If you’ve worked on a project (or ten), you’ve probably heard things like: “Plans are a waste of time,” or “We’ll just figure it out.” Those myths might sound harmless – but they can tank your project before it even starts. Whether you’re a new or seasoned project manager, it’s time to separate fact from fiction. In this post, we’re debunking the most common project planning myths and giving you a smarter, more realistic way to plan for success.

Key Takeaways

  • Planning doesn’t have to be long and tedious – it just has to be clear and collaborative.
  • A flexible plan is better than a perfect one because change is inevitable.
  • A project plan is a living document, not a one-time task.
  • Involving your team and stakeholders early prevents rework and misalignment later.
  • You can plan for uncertainty – it just takes the right tools and mindset.
  • Project planning is not a solo sport – real alignment requires input from everyone.

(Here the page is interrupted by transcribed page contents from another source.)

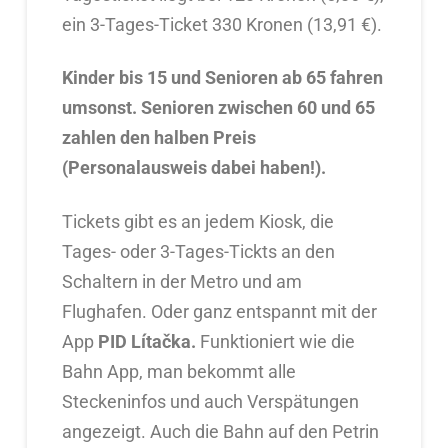
ein 3-Tages-Ticket 330 Kronen (13,91 €).
Kinder bis 15 und Senioren ab 65 fahren
umsonst. Senioren zwischen 60 und 65
zahlen den halben Preis
(Personalausweis dabei haben!).
Tickets gibt es an jedem Kiosk, die
Tages- oder 3-Tages-Tickts an den
Schaltern in der Metro und am
Flughafen. Oder ganz entspannt mit der
App
PID Lítačka.
Funktioniert wie die
Bahn App, man bekommt alle
Steckeninfos und auch Verspätungen
angezeigt. Auch die Bahn auf den Petrin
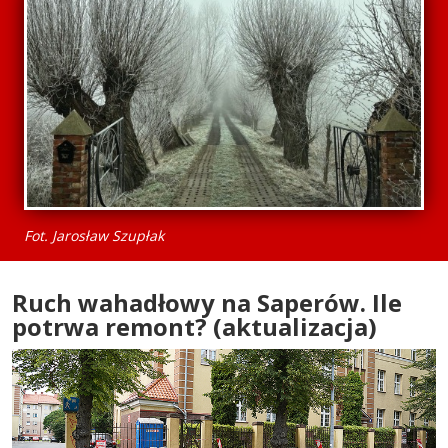
Fot. Jarosław Szupłak
Ruch wahadłowy na Saperów. Ile
potrwa remont? (aktualizacja)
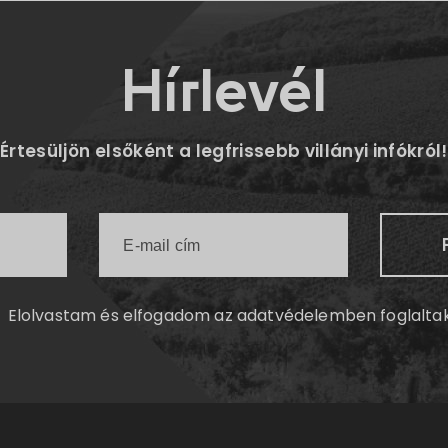
Hírlevél
Értesüljön elsőként a legfrissebb villányi infókról!
Elolvastam és elfogadom az
adatvédelemben
foglalta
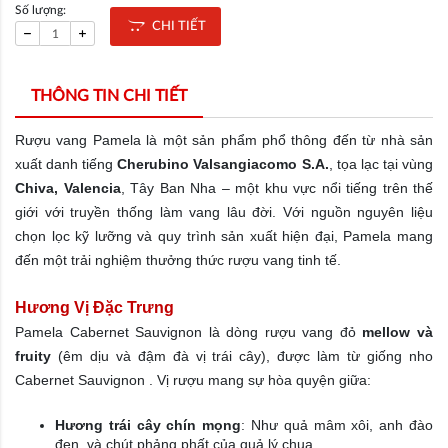
Số lượng:
CHI TIẾT
THÔNG TIN CHI TIẾT
Rượu vang Pamela là một sản phẩm phổ thông đến từ nhà sản
xuất danh tiếng
Cherubino Valsangiacomo S.A.
, tọa lạc tại vùng
Chiva, Valencia
, Tây Ban Nha – một khu vực nổi tiếng trên thế
giới với truyền thống làm vang lâu đời. Với nguồn nguyên liệu
chọn lọc kỹ lưỡng và quy trình sản xuất hiện đại, Pamela mang
đến một trải nghiệm thưởng thức rượu vang tinh tế.
Hương Vị Đặc Trưng
Pamela Cabernet Sauvignon là dòng rượu vang đỏ
mellow và
fruity
(êm dịu và đậm đà vị trái cây), được làm từ giống nho
Cabernet Sauvignon . Vị rượu mang sự hòa quyện giữa:
Hương trái cây chín mọng
: Như quả mâm xôi, anh đào
đen, và chút phảng phất của quả lý chua.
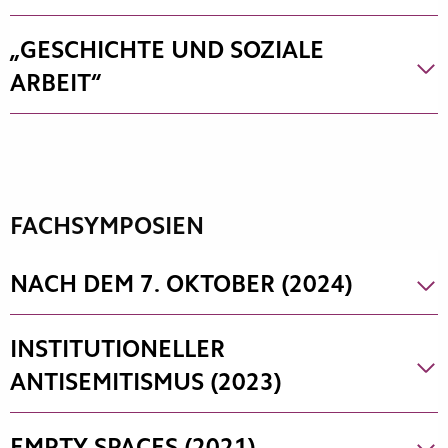
„GESCHICHTE UND SOZIALE
ARBEIT“
FACHSYMPOSIEN
NACH DEM 7. OKTOBER (2024)
INSTITUTIONELLER
ANTISEMITISMUS (2023)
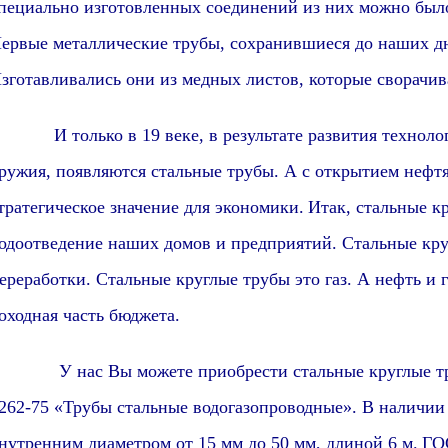
пециально изготовленных соединений из них можно был
ервые металлические трубы,
сохранившиеся до наших д
зготавливались они из медных листов, которые сворачив
 только в 19 веке, в результате развития технологи
ружия, появляются стальные трубы. А с открытием неф
тратегическое значение для экономики.
Итак, стальные к
одоотведение наших домов и предприятий. Стальные кру
ереработки. Стальные круглые трубы это газ. А нефть и г
оходная часть бюджета.
 нас Вы можете приобрести стальные круглые труб
262-75 «Трубы стальные водогазопроводные». В наличии
нутренним диаметром от 15 мм до 50 мм, длиной 6 м.
ГО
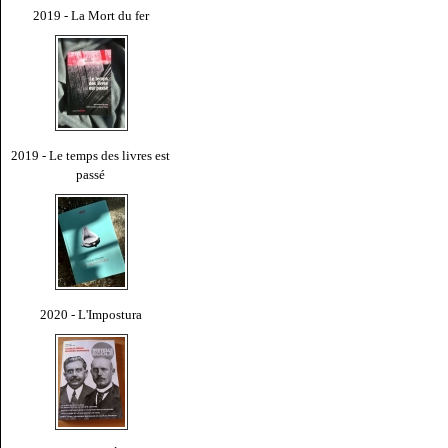
2019 - La Mort du fer
2019 - Le temps des livres est
passé
2020 - L'Impostura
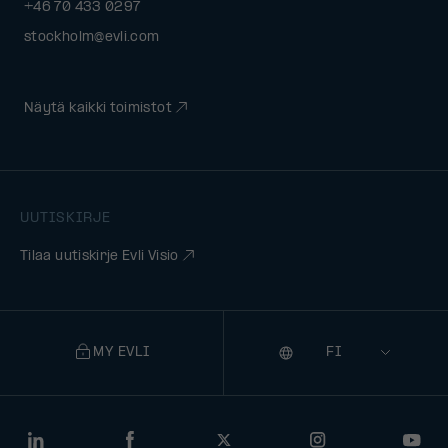
+46 70 433 0297
stockholm@evli.com
Näytä kaikki toimistot
UUTISKIRJE
Tilaa uutiskirje Evli Visio
MY EVLI
Kieli
Selecting
a
language
will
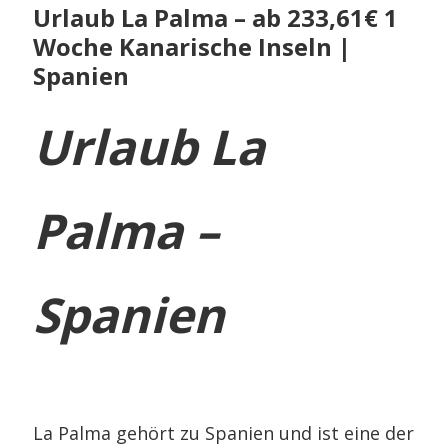
Urlaub La Palma – ab 233,61€ 1
Woche Kanarische Inseln |
Spanien
Urlaub La
Palma –
Spanien
La Palma gehört zu Spanien und ist eine der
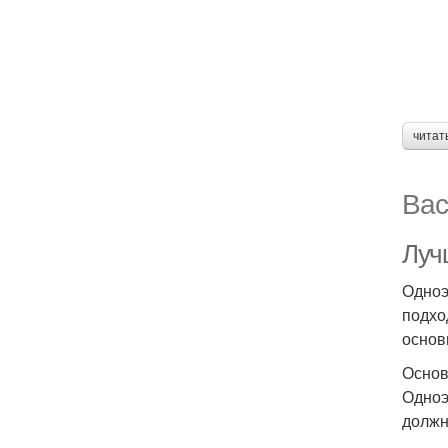
читат
Вас
Луч
Одноэ
подхо
основ
Основ
Одноэ
должн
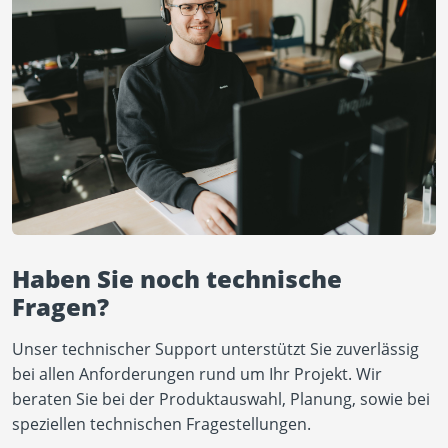
Haben Sie noch technische
Fragen?
Unser technischer Support unterstützt Sie zuverlässig
bei allen Anforderungen rund um Ihr Projekt. Wir
beraten Sie bei der Produktauswahl, Planung, sowie bei
speziellen technischen Fragestellungen.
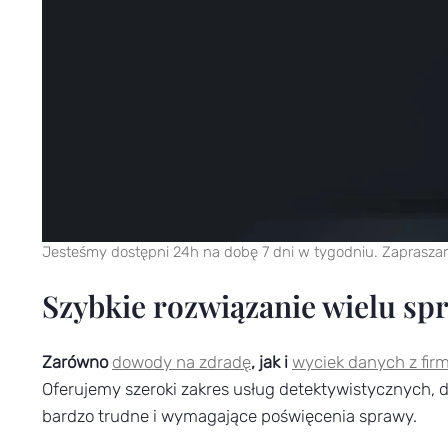
Jesteśmy dostępni 24h na dobę 7 dni w tygodniu. Zaprasza
Szybkie rozwiązanie wielu sp
Zarówno
dowody na zdradę
, jak i
wyciek danych z fir
Oferujemy szeroki zakres usług detektywistycznych, 
bardzo trudne i wymagające poświęcenia sprawy.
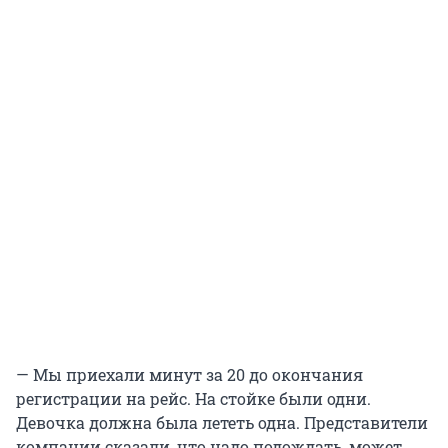
— Мы приехали минут за 20 до окончания
регистрации на рейс. На стойке были одни.
Девочка должна была лететь одна. Представители
компании сказали, что надо подождать, может,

According to the Project Management Institute’s Pulse of the Profession 2025 report, only 18% of project professionals demonstrate high business acumen. Yet, those individuals are significantly more likely to meet business goals, stay on schedule, and deliver within budget. Strategic, flexible planning isn’t just nice to have – it’s critical to success.

Why Is “Just Get Started” a Dangerous Project Myth?

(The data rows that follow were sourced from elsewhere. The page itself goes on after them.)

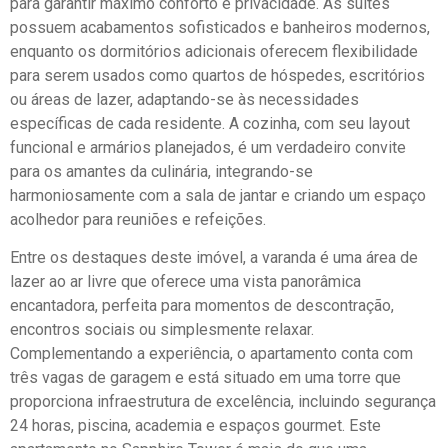
para garantir máximo conforto e privacidade. As suítes
possuem acabamentos sofisticados e banheiros modernos,
enquanto os dormitórios adicionais oferecem flexibilidade
para serem usados como quartos de hóspedes, escritórios
ou áreas de lazer, adaptando-se às necessidades
específicas de cada residente. A cozinha, com seu layout
funcional e armários planejados, é um verdadeiro convite
para os amantes da culinária, integrando-se
harmoniosamente com a sala de jantar e criando um espaço
acolhedor para reuniões e refeições.
Entre os destaques deste imóvel, a varanda é uma área de
lazer ao ar livre que oferece uma vista panorâmica
encantadora, perfeita para momentos de descontração,
encontros sociais ou simplesmente relaxar.
Complementando a experiência, o apartamento conta com
três vagas de garagem e está situado em uma torre que
proporciona infraestrutura de excelência, incluindo segurança
24 horas, piscina, academia e espaços gourmet. Este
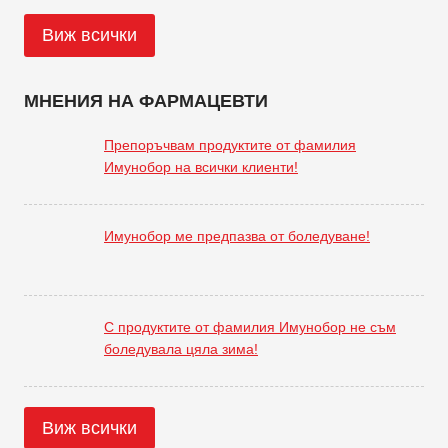
Виж всички
МНЕНИЯ НА ФАРМАЦЕВТИ
Препоръчвам продуктите от фамилия
Имунобор на всички клиенти!
Имунобор ме предпазва от боледуване!
С продуктите от фамилия Имунобор не съм
боледувала цяла зима!
Виж всички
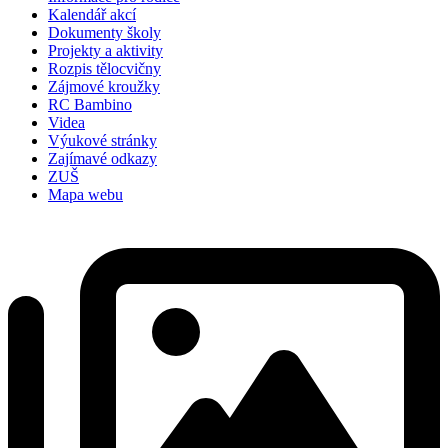
Kalendář akcí
Dokumenty školy
Projekty a aktivity
Rozpis tělocvičny
Zájmové kroužky
RC Bambino
Videa
Výukové stránky
Zajímavé odkazy
ZUŠ
Mapa webu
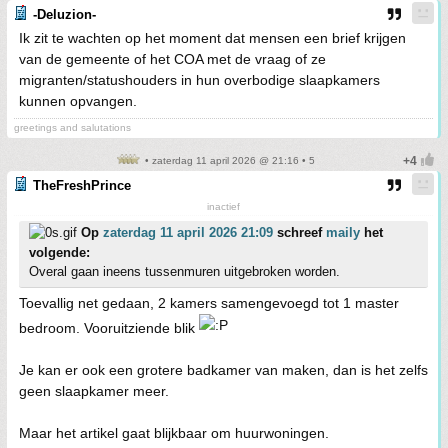
-Deluzion-
Ik zit te wachten op het moment dat mensen een brief krijgen
van de gemeente of het COA met de vraag of ze
migranten/statushouders in hun overbodige slaapkamers
kunnen opvangen.
greetings and salutations
• zaterdag 11 april 2026 @ 21:16 • 5
TheFreshPrince
inactief
Op
zaterdag 11 april 2026 21:09
schreef
maily
het
volgende:
Overal gaan ineens tussenmuren uitgebroken worden.
Toevallig net gedaan, 2 kamers samengevoegd tot 1 master
bedroom. Vooruitziende blik
Je kan er ook een grotere badkamer van maken, dan is het zelfs
geen slaapkamer meer.
Maar het artikel gaat blijkbaar om huurwoningen.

When time is tight, skipping planning might feel like the fast-track – but it’s actually a setup for confusion, duplicated work, and delays. Planning isn’t a luxury; it’s a tool that gives your team clarity, alignment, and direction from day one. You don’t need to lock down every detail. You just need to align on:

  • Project priorities and scope
  • Timeline and deliverables
  • Risks and assumptions

Start with a simple but focused project planning session – or better yet, a Project Charter. It’ll save you weeks of rework.

Related: How to Write a Project Charter


Do More Details in Project Planning Equal More Success?

It’s a tempting belief: if you map out every task, deadline, and dependency in microscopic detail, your project will be airtight. After all, the more you plan, the fewer surprises, right?

But real-world projects don’t work that way.

Scope evolves, stakeholder priorities shift, and unexpected roadblocks appear. A hyper-detailed plan that doesn’t adapt becomes a liability, not an asset. I’ve seen beautiful Gantt charts and color-coded schedules unravel within weeks because they were built on rigid assumptions rather than flexible strategy.

Overplanning too early locks you into decisions before you’ve gathered enough information. And when things inevitably change, teams either scramble to update everything, or worse, stick with the original plan out of sunk-cost bias.

So, what works better?

Start with a high-level Work Breakdown Structure (WBS) to identify key phases and deliverables. Then, layer in detail gradually, using collaborative planning sessions with your team to define realistic durations, dependencies, and risks. This gives you the clarity you need without boxing you into false precision.

How to Plan with Flexibility and Not Lose Clarity

Flexibility is how resilient, high-performing teams operate. Here’s a practical approach to building plans that work in real life:

  1. Start broad – Define your key deliverables and phases before diving into task-level details.
  2. Build your WBS with your team – Get input from subject matter experts to improve accuracy and engagement.
  3. Estimate realistically – Avoid wishful thinking. Use past projects or team velocity to guide timelines.
  4. Leave space for unknowns – Include buffers for change, risk, or decision delays.
  5. Review regularly – Revisit your plan weekly or bi-weekly to adjust based on new information.

The real skill isn’t building a perfect plan, it’s managing change without losing focus.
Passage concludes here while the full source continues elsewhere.